» **Aim of the task**
Set down, please, exactly the lines below that run from the line with "The height and width of the screenshot is (2576, 479)." to the line with "This screenshot has height=2576, width=787.", both lines included.

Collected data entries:
++++

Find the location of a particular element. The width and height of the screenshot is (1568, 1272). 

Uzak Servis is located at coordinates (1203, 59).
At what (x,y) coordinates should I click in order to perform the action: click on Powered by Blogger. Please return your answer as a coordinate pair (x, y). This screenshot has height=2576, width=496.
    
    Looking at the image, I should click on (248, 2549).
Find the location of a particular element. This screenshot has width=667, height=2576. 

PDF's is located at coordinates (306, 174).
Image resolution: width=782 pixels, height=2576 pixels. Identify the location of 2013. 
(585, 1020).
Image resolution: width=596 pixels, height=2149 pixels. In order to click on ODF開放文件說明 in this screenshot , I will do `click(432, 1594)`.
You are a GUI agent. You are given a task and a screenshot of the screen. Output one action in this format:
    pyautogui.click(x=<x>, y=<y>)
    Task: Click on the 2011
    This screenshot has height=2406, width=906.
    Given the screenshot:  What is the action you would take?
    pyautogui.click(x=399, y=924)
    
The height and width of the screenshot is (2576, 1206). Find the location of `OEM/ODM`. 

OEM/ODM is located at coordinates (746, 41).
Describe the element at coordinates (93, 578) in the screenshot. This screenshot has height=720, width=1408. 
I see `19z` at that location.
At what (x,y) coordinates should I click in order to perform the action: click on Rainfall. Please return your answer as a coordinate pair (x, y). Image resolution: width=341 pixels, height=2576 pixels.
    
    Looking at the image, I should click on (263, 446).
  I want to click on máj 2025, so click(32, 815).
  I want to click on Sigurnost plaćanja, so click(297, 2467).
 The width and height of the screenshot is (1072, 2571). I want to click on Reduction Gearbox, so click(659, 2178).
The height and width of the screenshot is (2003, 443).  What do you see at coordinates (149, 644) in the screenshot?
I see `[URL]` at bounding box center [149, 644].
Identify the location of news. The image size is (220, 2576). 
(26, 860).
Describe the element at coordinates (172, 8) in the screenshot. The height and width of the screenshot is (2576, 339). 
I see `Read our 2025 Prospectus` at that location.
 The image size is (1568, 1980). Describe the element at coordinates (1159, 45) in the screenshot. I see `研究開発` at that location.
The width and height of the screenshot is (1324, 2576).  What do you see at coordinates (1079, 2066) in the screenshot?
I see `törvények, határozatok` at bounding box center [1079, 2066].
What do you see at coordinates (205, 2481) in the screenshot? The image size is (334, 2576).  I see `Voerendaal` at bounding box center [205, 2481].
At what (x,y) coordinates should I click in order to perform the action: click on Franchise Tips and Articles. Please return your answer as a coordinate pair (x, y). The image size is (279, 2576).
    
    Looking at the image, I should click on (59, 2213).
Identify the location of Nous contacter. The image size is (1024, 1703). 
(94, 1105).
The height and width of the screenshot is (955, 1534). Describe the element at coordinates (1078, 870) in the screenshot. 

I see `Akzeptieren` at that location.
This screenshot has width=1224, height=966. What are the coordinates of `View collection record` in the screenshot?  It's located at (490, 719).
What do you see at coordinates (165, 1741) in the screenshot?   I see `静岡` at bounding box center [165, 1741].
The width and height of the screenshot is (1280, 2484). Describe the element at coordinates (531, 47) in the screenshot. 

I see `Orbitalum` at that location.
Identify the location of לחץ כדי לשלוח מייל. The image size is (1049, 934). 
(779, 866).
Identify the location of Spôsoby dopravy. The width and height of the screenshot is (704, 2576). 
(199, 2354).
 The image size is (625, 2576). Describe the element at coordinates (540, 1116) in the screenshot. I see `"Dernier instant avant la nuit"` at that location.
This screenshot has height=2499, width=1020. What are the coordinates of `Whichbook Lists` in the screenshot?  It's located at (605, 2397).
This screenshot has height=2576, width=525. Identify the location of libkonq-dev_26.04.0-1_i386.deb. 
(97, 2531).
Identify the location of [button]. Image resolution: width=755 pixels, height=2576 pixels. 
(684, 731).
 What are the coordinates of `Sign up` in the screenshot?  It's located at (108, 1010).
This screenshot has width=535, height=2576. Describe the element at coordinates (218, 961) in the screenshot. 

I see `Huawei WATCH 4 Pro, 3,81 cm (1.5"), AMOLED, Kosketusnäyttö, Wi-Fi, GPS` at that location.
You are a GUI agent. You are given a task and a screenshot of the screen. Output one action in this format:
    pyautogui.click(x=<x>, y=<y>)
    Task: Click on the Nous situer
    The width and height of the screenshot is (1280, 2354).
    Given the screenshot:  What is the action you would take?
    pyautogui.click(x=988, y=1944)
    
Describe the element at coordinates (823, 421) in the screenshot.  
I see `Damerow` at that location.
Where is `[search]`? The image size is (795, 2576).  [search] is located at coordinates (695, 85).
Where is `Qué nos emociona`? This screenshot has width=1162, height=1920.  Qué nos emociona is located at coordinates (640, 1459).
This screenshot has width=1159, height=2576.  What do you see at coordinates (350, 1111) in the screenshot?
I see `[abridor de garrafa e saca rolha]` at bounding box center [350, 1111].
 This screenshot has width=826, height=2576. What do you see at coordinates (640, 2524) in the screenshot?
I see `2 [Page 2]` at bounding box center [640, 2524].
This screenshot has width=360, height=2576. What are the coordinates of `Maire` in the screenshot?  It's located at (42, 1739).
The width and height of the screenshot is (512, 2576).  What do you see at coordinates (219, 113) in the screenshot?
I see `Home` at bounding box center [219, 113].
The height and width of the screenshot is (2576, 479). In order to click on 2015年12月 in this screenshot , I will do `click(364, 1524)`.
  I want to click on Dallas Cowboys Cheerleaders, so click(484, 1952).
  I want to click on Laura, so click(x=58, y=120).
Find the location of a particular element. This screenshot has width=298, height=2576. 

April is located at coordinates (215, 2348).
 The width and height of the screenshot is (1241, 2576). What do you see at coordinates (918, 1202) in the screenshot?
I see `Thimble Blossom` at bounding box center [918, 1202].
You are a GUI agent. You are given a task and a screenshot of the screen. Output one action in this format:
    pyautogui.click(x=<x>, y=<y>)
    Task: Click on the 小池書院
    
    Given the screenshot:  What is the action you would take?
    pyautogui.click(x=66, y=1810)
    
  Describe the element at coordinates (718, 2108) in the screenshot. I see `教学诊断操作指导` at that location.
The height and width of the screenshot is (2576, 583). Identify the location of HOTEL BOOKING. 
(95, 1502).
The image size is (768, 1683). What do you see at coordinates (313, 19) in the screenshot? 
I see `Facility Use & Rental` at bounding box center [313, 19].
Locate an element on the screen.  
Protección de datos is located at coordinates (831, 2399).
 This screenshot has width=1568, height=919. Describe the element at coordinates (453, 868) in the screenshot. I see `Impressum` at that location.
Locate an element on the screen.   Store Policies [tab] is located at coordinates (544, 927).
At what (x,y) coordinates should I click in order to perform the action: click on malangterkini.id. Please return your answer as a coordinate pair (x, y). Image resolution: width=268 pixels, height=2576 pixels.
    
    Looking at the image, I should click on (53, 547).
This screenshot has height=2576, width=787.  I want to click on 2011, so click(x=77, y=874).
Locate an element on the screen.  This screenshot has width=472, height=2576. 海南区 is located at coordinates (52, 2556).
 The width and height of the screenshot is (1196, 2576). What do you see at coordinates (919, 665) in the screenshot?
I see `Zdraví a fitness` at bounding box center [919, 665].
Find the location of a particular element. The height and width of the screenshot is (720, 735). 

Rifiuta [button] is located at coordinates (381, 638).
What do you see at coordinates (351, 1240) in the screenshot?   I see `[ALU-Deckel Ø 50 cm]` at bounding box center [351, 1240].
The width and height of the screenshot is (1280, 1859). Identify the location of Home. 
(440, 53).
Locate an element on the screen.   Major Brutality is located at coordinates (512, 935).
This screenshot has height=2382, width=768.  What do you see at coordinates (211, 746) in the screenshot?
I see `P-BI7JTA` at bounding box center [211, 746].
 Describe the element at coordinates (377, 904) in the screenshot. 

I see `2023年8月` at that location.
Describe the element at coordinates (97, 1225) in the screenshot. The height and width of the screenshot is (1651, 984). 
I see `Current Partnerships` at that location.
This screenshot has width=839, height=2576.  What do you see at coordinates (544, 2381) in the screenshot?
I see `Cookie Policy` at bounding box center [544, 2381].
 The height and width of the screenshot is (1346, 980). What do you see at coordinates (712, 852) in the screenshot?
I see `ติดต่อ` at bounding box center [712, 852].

++++

» **Task solution**
The height and width of the screenshot is (2576, 479). In order to click on 2015年12月 in this screenshot , I will do `click(364, 1524)`.
  I want to click on Dallas Cowboys Cheerleaders, so click(484, 1952).
  I want to click on Laura, so click(x=58, y=120).
Find the location of a particular element. This screenshot has width=298, height=2576. 

April is located at coordinates (215, 2348).
 The width and height of the screenshot is (1241, 2576). What do you see at coordinates (918, 1202) in the screenshot?
I see `Thimble Blossom` at bounding box center [918, 1202].
You are a GUI agent. You are given a task and a screenshot of the screen. Output one action in this format:
    pyautogui.click(x=<x>, y=<y>)
    Task: Click on the 小池書院
    
    Given the screenshot:  What is the action you would take?
    pyautogui.click(x=66, y=1810)
    
  Describe the element at coordinates (718, 2108) in the screenshot. I see `教学诊断操作指导` at that location.
The height and width of the screenshot is (2576, 583). Identify the location of HOTEL BOOKING. 
(95, 1502).
The image size is (768, 1683). What do you see at coordinates (313, 19) in the screenshot? 
I see `Facility Use & Rental` at bounding box center [313, 19].
Locate an element on the screen.  
Protección de datos is located at coordinates (831, 2399).
 This screenshot has width=1568, height=919. Describe the element at coordinates (453, 868) in the screenshot. I see `Impressum` at that location.
Locate an element on the screen.   Store Policies [tab] is located at coordinates (544, 927).
At what (x,y) coordinates should I click in order to perform the action: click on malangterkini.id. Please return your answer as a coordinate pair (x, y). Image resolution: width=268 pixels, height=2576 pixels.
    
    Looking at the image, I should click on (53, 547).
This screenshot has height=2576, width=787.  I want to click on 2011, so click(x=77, y=874).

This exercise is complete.